Kau Berkata

Dewinda
Chapter #37

37

Masjid yang megah. Kevia yang bak ratu di kisah-kisah dongeng. Imaji itu terus terpatri di benak Isarat, tidak tahu entah kapan hilang. Ia tidak membuatnya sedih, ia tidak membuatnya marah, tapi ada kehampaan yang ia rasakan seiring dengan imaji yang melekat. Tak mau lepas.

Isarat melenyapkan keinginannya untuk menemui Kevia. Kalaupun ia ingin, tampaknya keinginannya hanya akan menjadi salah. Maka, ia teruskan hidupnya. Seperti kata-kata Kevia waktu itu. Ia mengenang lagi malam terakhir itu, malam yang memuat semua ketidakpantasan dari hukum agama, yang disetujui manusia. Biarpun hanya tangan yang tersentuh.

Ia mengenang lagi malam terakhir itu, semua kalimat-kalimat yang sebelumnya tak pernah terucap. Rasa yang tak pernah benar-benar diungkap. Ia paham sekarang. Itulah huruf-huruf perpisahan Kevia.

Di siang hari, ia bangun, bergerak untuk mencari uang. Karena ia harus makan, karena hal itu satu-satunya kebiasaan yang ia pahami. Setelah siang mundur, ia memejamkan mata. Tertidur, dengan kilas-kilas imaji yang ia tak pahami. Bergerak berputar-putar, menggoda, mengejek.

Kadang, ia terbangun kaget karena ia merasa jatuh ke kedalaman tak berujung.

Seperti hari ini pun. Setelah benar-benar menyadari bahwa ia tengah berbaring di kasurnya, dan bukan dalam palung yang gelap pekat, ia menatap jendela. Sinar matahari telah hangat membasuh lantai dingin kamarnya. Ia melihat gerak bayangan kelam dari balik tirai yang tertutup. Ketika ia buka, wajah Adzan yang tersenyum (merasa bersalahkah ia? Senyumnya begitu aneh) menyambutnya di depan pintu.

Ia tidak berbicara apa-apa ataupun berusaha menulis sesuatu. Mengangkat tangannya, ia memperlihatkan apa yang dibawanya, dengan tulisan yang tampak jelas terbaca. Tanpa perlu berkata-kata, pesannya tersampaikan lewat matanya, lewat gerak-geriknya, “Aku membawa surat dari Kevia.”

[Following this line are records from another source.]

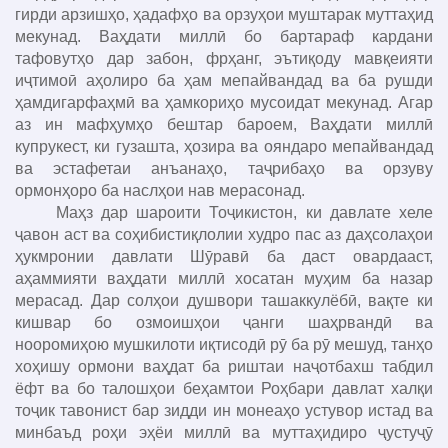
гирди арзишҳо, ҳадафҳо ва орзуҳои муштарак муттаҳид
мекунад. Ваҳдати миллӣ бо бартараф кардани
тафовутҳо дар забон, фрҳанг, эътиқоду мавқеияти
иҷтимоӣ аҳолиро ба ҳам мепайвандад ва ба рушди
ҳамдигарфаҳмӣ ва ҳамкориҳо мусоидат мекунад. Агар
аз ин мафҳумҳо бештар бароем, Ваҳдати миллӣ
купрукест, ки гузашта, ҳозира ва ояндаро мепайвандад
ва эстафетаи анъанаҳо, таҷрибаҳо ва орзуву
ормонҳоро ба наслҳои нав мерасонад.
Маҳз дар шароити Тоҷикистон, ки давлате хеле
ҷавон аст ва соҳибистиқлолии худро пас аз даҳсолаҳои
ҳукмронии давлати Шӯравӣ ба даст овардааст,
аҳаммияти ваҳдати миллӣ хосатан муҳим ба назар
мерасад. Дар солҳои душвори ташаккулёбӣ, вақте ки
кишвар бо озмоишҳои ҷанги шаҳрвандӣ ва
нооромиҳою мушкилоти иқтисодӣ рӯ ба рӯ мешуд, танҳо
хоҳишу ормони ваҳдат ба риштаи наҷотбахш табдил
ёфт ва бо талошҳои беҳамтои Роҳбари давлат халқи
тоҷик тавонист бар зидди ин монеаҳо устувор истад ва
минбаъд роҳи эҳёи миллӣ ва муттаҳидиро ҷустуҷӯ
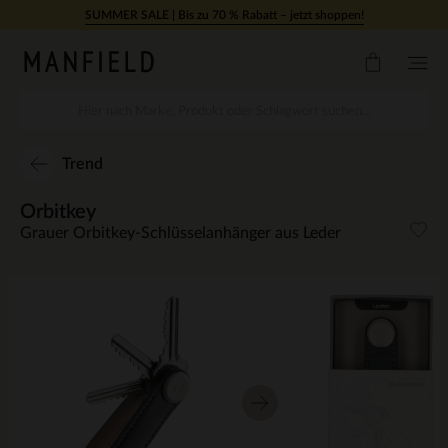
Zum Inhalt springen
SUMMER SALE | Bis zu 70 % Rabatt – jetzt shoppen!
Trend
Orbitkey
Grauer Orbitkey-Schlüsselanhänger aus Leder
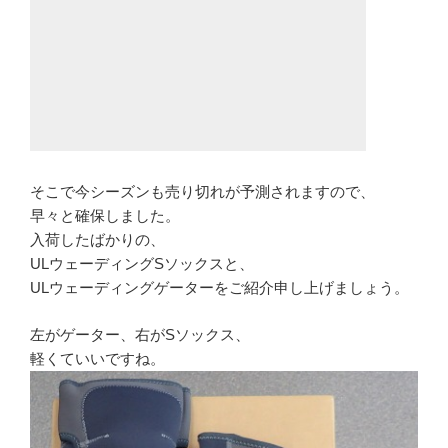
そこで今シーズンも売り切れが予測されますので、
早々と確保しました。
入荷したばかりの、
ULウェーディングSソックスと、
ULウェーディングゲーターをご紹介申し上げましょう。
左がゲーター、右がSソックス、
軽くていいですね。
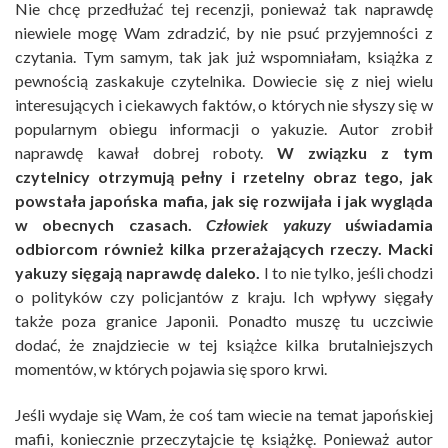
Nie chcę przedłużać tej recenzji, ponieważ tak naprawdę
niewiele mogę Wam zdradzić, by nie psuć przyjemności z
czytania. Tym samym, tak jak już wspomniałam, książka z
pewnością zaskakuje czytelnika. Dowiecie się z niej wielu
interesujących i ciekawych faktów, o których nie słyszy się w
popularnym obiegu informacji o yakuzie. Autor zrobił
naprawdę kawał dobrej roboty.
W związku z tym
czytelnicy otrzymują pełny i rzetelny obraz tego, jak
powstała japońska mafia, jak się rozwijała i jak wygląda
w obecnych czasach.
Człowiek yakuzy
uświadamia
odbiorcom również kilka przerażających rzeczy. Macki
yakuzy sięgają naprawdę daleko.
I to nie tylko, jeśli chodzi
o polityków czy policjantów z kraju. Ich wpływy sięgały
także poza granice Japonii. Ponadto muszę tu uczciwie
dodać, że znajdziecie w tej książce kilka brutalniejszych
momentów, w których pojawia się sporo krwi.
Jeśli wydaje się Wam, że coś tam wiecie na temat japońskiej
mafii, koniecznie przeczytajcie tę książkę. Ponieważ autor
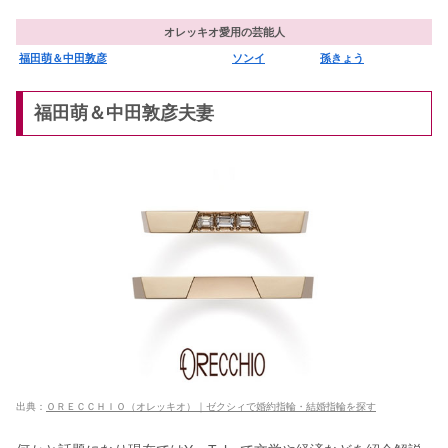
オレッキオ愛用の芸能人
福田萌＆中田敦彦
ソンイ
孫きょう
福田萌＆中田敦彦夫妻
出典：
ＯＲＥＣＣＨＩＯ（オレッキオ）｜ゼクシィで婚約指輪・結婚指輪を探す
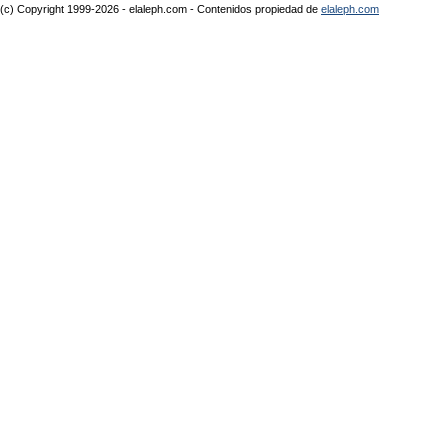
(c) Copyright 1999-2026 - elaleph.com - Contenidos propiedad de
elaleph.com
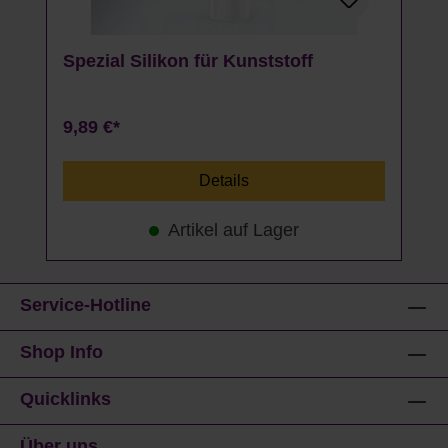
Spezial Silikon für Kunststoff
9,89 €*
Details
Artikel auf Lager
Service-Hotline
Shop Info
Quicklinks
Über uns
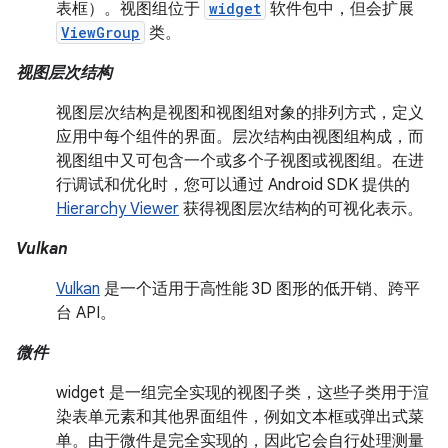
表框）。视图组位于
widget
软件包中，但会扩展
ViewGroup
类。
视图层次结构
视图层次结构是视图和视图组对象的排列方式，定义
应用中每个组件的界面。层次结构由视图组构成，而
视图组中又可包含一个或多个子视图或视图组。在进
行调试和优化时，您可以通过 Android SDK 提供的
Hierarchy Viewer
获得视图层次结构的可视化表示。
Vulkan
Vulkan
是一个适用于高性能 3D 图形的低开销、跨平
台 API。
微件
widget 是一组完全实现的视图子类，这些子类用于渲
染表单元素和其他界面组件，例如文本框或弹出式菜
单。由于微件是完全实现的，因此它会自行处理测量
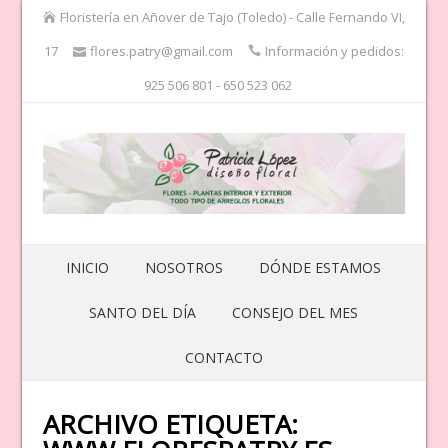
Floristería en Añover de Tajo (Toledo) - Calle Fernando VI,
17
flores.patry@gmail.com
Información y pedidos:
925 506 801 - 650 523 062
INICIO
NOSOTROS
DÓNDE ESTAMOS
SANTO DEL DÍA
CONSEJO DEL MES
CONTACTO
ARCHIVO ETIQUETA:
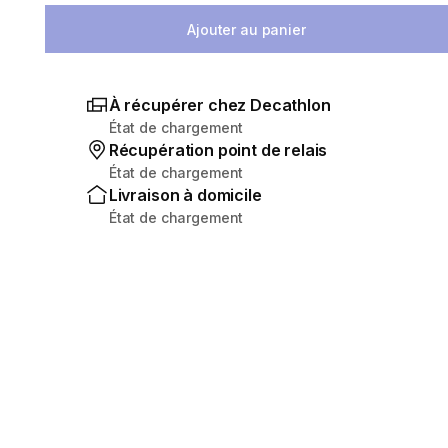
Ajouter au panier
À récupérer chez Decathlon
État de chargement
Récupération point de relais
État de chargement
Livraison à domicile
État de chargement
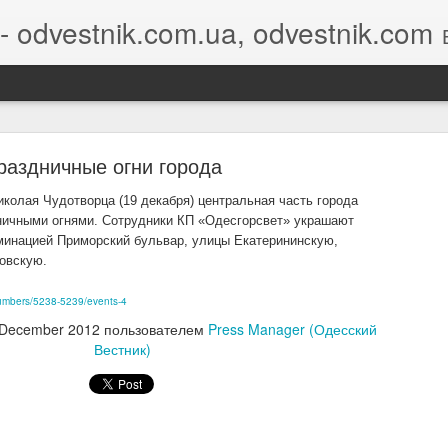
- odvestnik.com.ua, odvestnik.com
Бло
раздничные огни города
иколая Чудотворца (19 декабря) центральная часть города
ничными огнями. Сотрудники КП «Одесгорсвет» украшают
инацией Приморский бульвар, улицы Екатерининскую,
совскую.
ey Nikolayev's invitation is awaiting your response
numbers/5238-5239/events-4
 December 2012
пользователем
Press Manager (Одесский
Вестник)
ey Nikolayev
would like to connect on LinkedIn. How would you like 
ond?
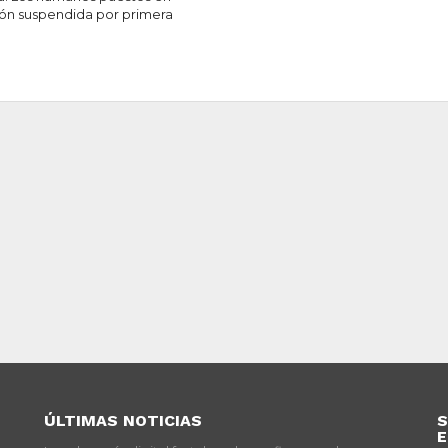
ón suspendida por primera
ÚLTIMAS NOTICIAS
S
E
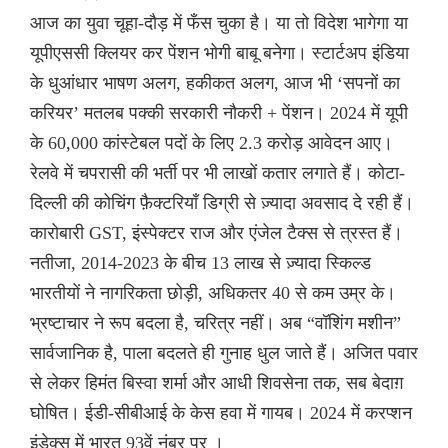
आज का युवा चूहा-दौड़ में फँस चुका है। या तो विदेश भागेगा या
यूपीएससी क्लियर कर पेंशन भोगी बाबू बनेगा। स्टार्टअप इंडिया
के धुआंधार भाषण अलग, हकीकत अलग, आज भी ‘सपनों का
करियर’ मतलब पक्की सरकारी नौकरी + पेंशन। 2024 में यूपी
के 60,000 कांस्टेबल पदों के लिए 2.3 करोड़ आवेदन आए।
रेलवे में चपरासी की भर्ती पर भी लाखों कतार लगाते हैं। कोटा-
दिल्ली की कोचिंग फ़ैक्टरियाँ डिग्री से ज़्यादा अवसाद दे रही हैं।
कारोबारी GST, इंस्पेक्टर राज और एंजेल टैक्स से त्रस्त हैं।
नतीजा, 2014-2023 के बीच 13 लाख से ज़्यादा स्किल्ड
भारतीयों ने नागरिकता छोड़ी, अधिकतर 40 से कम उम्र के।
भ्रष्टाचार ने रूप बदला है, चरित्र नहीं। अब “वॉशिंग मशीन”
सार्वजानिक है, पाला बदलते ही गुनाह धुल जाते हैं। अजित पवार
से लेकर हिमंत बिस्वा शर्मा और आधी शिवसेना तक, सब बेदाग़
घोषित। ईडी-सीबीआई के केस हवा में गायब। 2024 में करप्शन
इंडेक्स में भारत 93वें नंबर पर ।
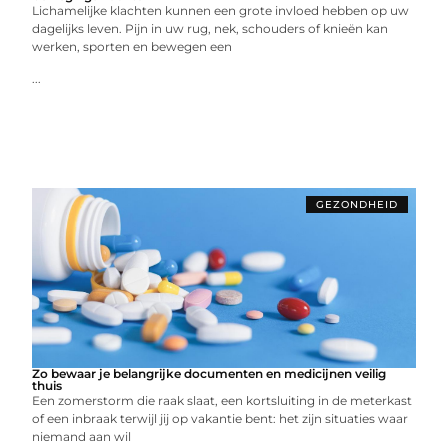
Lichamelijke klachten kunnen een grote invloed hebben op uw
dagelijks leven. Pijn in uw rug, nek, schouders of knieën kan
werken, sporten en bewegen een
...
GEZONDHEID
Zo bewaar je belangrijke documenten en medicijnen veilig
thuis
Een zomerstorm die raak slaat, een kortsluiting in de meterkast
of een inbraak terwijl jij op vakantie bent: het zijn situaties waar
niemand aan wil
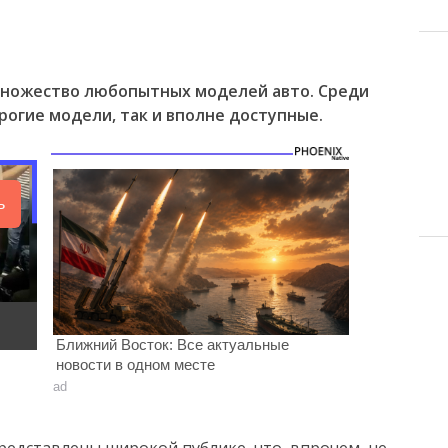
множество любопытных моделей авто. Среди
рогие модели, так и вполне доступные.
ь
Ближний Восток: Все актуальные
новости в одном месте
ad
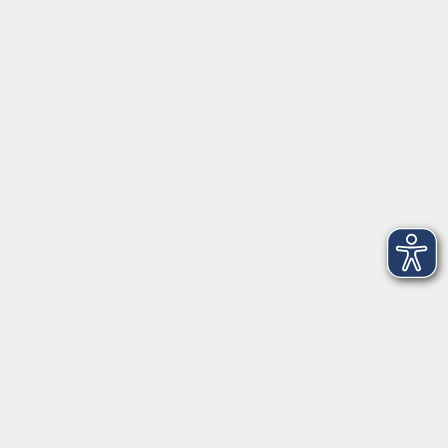
Anschrift
Patenbergsweg 7
26203 Wardenburg
04407 71475-0
info-hawa@vhs-ol.de
Öffnungszeiten
Montag und Donnerstag:
9:00 bis 12:30 Uhr und 15:00 bis 17:00 Uhr
Dienstag, Mittwoch und Freitag:
9:00 bis 12:30 Uhr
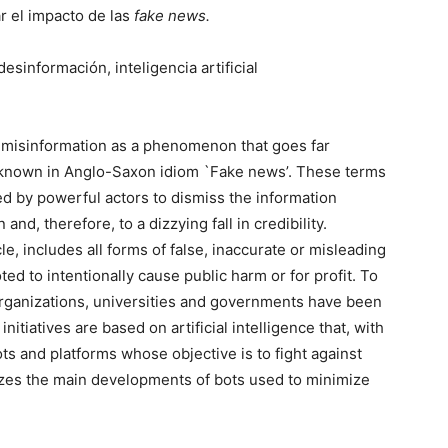
ar el impacto de las
fake news.
desinformación, inteligencia artificial
 misinformation as a phenomenon that goes far
y known in Anglo-Saxon idiom `Fake news’. These terms
d by powerful actors to dismiss the information
nd, therefore, to a dizzying fall in credibility.
le, includes all forms of false, inaccurate or misleading
d to intentionally cause public harm or for profit. To
organizations, universities and governments have been
nitiatives are based on artificial intelligence that, with
ts and platforms whose objective is to fight against
alyzes the main developments of bots used to minimize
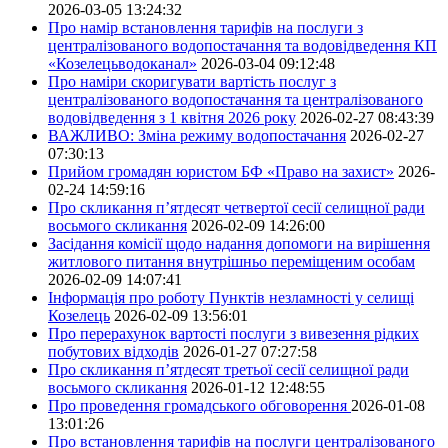
2026-03-05 13:24:32
Про намір встановлення тарифів на послуги з
централізованого водопостачання та водовідведення КП
«Козелецьводоканал»
2026-03-04 09:12:48
Про наміри скоригувати вартість послуг з
централізованого водопостачання та централізованого
водовідведення з 1 квітня 2026 року
2026-02-27 08:43:39
ВАЖЛИВО: Зміна режиму водопостачання
2026-02-27
07:30:13
Прийом громадян юристом БФ «Право на захист»
2026-
02-24 14:59:16
Про скликання п’ятдесят четвертої сесії селищної ради
восьмого скликання
2026-02-09 14:26:00
Засідання комісії щодо надання допомоги на вирішення
житлового питання внутрішньо переміщеним особам
2026-02-09 14:07:41
Інформація про роботу Пунктів незламності у селищі
Козелець
2026-02-09 13:56:01
Про перерахунок вартості послуги з вивезення рідких
побутових відходів
2026-01-27 07:27:58
Про скликання п’ятдесят третьої сесії селищної ради
восьмого скликання
2026-01-12 12:48:55
Про проведення громадського обговорення
2026-01-08
13:01:26
Про встановлення тарифів на послуги централізованого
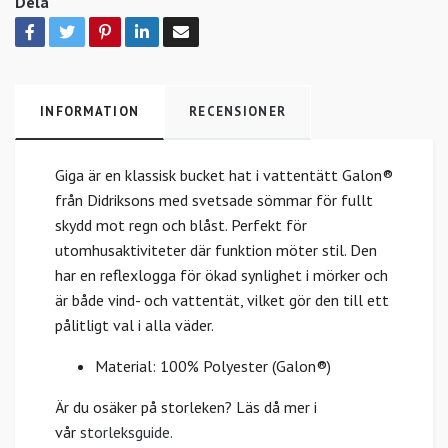
Dela
INFORMATION
RECENSIONER
Giga är en klassisk bucket hat i vattentätt Galon®
från Didriksons med svetsade sömmar för fullt
skydd mot regn och blåst. Perfekt för
utomhusaktiviteter där funktion möter stil. Den
har en reflexlogga för ökad synlighet i mörker och
är både vind- och vattentät, vilket gör den till ett
pålitligt val i alla väder.
Material: 100% Polyester (Galon®)
Är du osäker på storleken? Läs då mer i
vår
storleksguide
.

Pria tanpa kata-kata itu menatap Adzan, yang kini mengulurkan amplop ke arahnya. Terbayang lagi Kevia, wanita yang berdiri bersandingan dengan seorang pria di pelaminan, dengan semua yang tak sesuai dengan dirinya, semua yang rasanya penuh dengan kepura-puraan.

Amplop itu putih seluruhnya. Hanya guratan tipis tinta hitam yang terukir di atas amplop itu. Bertuliskan nama Kevia, dengan huruf-huruf membulat rapat-rapi-teratur miliknya.

Ia mendongakkan wajahnya. Menatap ke arah Adzan, ia memberitahukan keraguannya dari sorot matanya. Apa yang harus ia lakukan? tanpa sadar hatinya berujar begitu, berharap teman lelaki yang sekaligus gurunya itu mendengar. Adzan, seakan bisa membaca pikirannya, tersenyum ragu, mengedikkan bahu.

Apa yang sekiranya ingin disampaikan Kevia? Saat Isarat menatapnya, berbisik-bisik dengan suaminya, melakukan semua yang tak bisa ia lakukan kepadanya, Isarat paham kalau tidak ada lagi yang perlu dibicarakan. Kevia telah meneruskan hidupnya, seperti kata-katanya saat mereka terakhir bercakap-cakap di rumah ini.

Isarat,

Aku melihatmu berjalan menjauh dari masjid waktu hari pernikahanku. Aku tidak tahu apa yang kau pikirkan, tetapi aku ingin menjelaskan beberapa hal. Perlukah? Tidak tahu, tapi ini keinginanku. Jadi, bersabarlah sebentar dengan keegoisanku.